> Task to complete: Among the lines below, take the one holding "Detayları İncele", the one holding "שרשרת עשרה עלים חלקים מזהב וכסף", and all lines between them. Set them down exactly.

> Recorded data:
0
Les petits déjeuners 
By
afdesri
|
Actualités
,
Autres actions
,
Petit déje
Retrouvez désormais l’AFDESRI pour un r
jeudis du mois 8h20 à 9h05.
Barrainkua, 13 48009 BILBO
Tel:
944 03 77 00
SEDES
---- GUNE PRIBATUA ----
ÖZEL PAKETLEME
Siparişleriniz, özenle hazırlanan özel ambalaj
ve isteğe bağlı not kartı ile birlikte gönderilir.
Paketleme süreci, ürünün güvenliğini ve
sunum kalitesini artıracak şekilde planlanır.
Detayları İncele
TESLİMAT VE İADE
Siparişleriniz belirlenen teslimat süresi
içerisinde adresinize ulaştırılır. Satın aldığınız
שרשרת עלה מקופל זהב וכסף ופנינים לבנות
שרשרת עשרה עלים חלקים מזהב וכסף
---
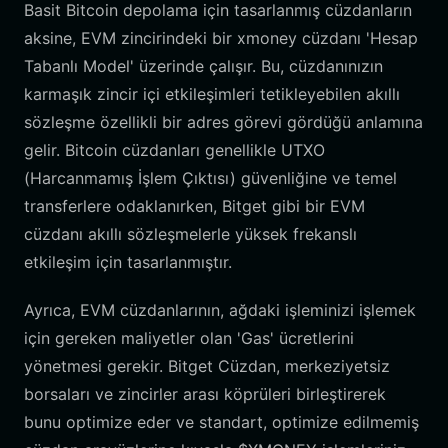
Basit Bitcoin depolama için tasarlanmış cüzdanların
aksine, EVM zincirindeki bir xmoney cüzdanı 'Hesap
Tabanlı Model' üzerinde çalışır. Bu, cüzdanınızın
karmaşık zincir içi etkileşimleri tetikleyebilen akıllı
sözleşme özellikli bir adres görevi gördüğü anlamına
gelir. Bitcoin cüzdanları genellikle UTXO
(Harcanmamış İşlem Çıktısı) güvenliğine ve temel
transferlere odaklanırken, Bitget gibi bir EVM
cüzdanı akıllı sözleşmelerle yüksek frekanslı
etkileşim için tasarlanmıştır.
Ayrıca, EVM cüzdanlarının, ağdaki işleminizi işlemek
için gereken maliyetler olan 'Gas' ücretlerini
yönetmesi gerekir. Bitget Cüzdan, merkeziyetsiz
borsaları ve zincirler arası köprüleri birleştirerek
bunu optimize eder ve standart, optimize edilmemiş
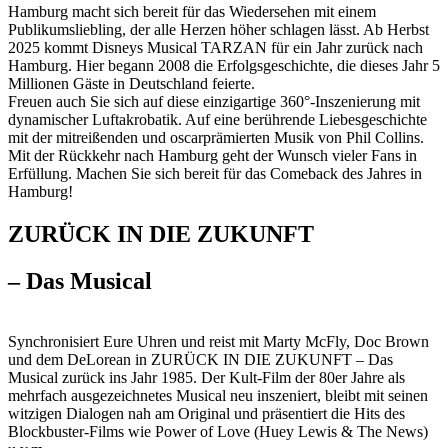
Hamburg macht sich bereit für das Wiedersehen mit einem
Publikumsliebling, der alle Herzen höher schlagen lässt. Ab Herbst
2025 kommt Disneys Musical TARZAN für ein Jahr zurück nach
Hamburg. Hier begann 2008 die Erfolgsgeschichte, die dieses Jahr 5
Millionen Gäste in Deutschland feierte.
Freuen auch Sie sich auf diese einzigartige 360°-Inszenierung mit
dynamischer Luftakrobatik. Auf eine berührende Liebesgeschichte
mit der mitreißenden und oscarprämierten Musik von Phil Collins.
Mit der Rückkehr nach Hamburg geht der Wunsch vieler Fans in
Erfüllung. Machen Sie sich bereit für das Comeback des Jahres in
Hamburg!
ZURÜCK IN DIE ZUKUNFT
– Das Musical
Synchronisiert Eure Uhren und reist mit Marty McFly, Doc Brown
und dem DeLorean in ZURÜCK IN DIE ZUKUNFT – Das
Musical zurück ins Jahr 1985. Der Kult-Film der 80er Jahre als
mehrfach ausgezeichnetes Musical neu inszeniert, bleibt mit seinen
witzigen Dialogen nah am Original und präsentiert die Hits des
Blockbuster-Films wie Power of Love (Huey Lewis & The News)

> Output:
Detayları İncele
TESLİMAT VE İADE
Siparişleriniz belirlenen teslimat süresi
içerisinde adresinize ulaştırılır. Satın aldığınız
שרשרת עלה מקופל זהב וכסף ופנינים לבנות
שרשרת עשרה עלים חלקים מזהב וכסף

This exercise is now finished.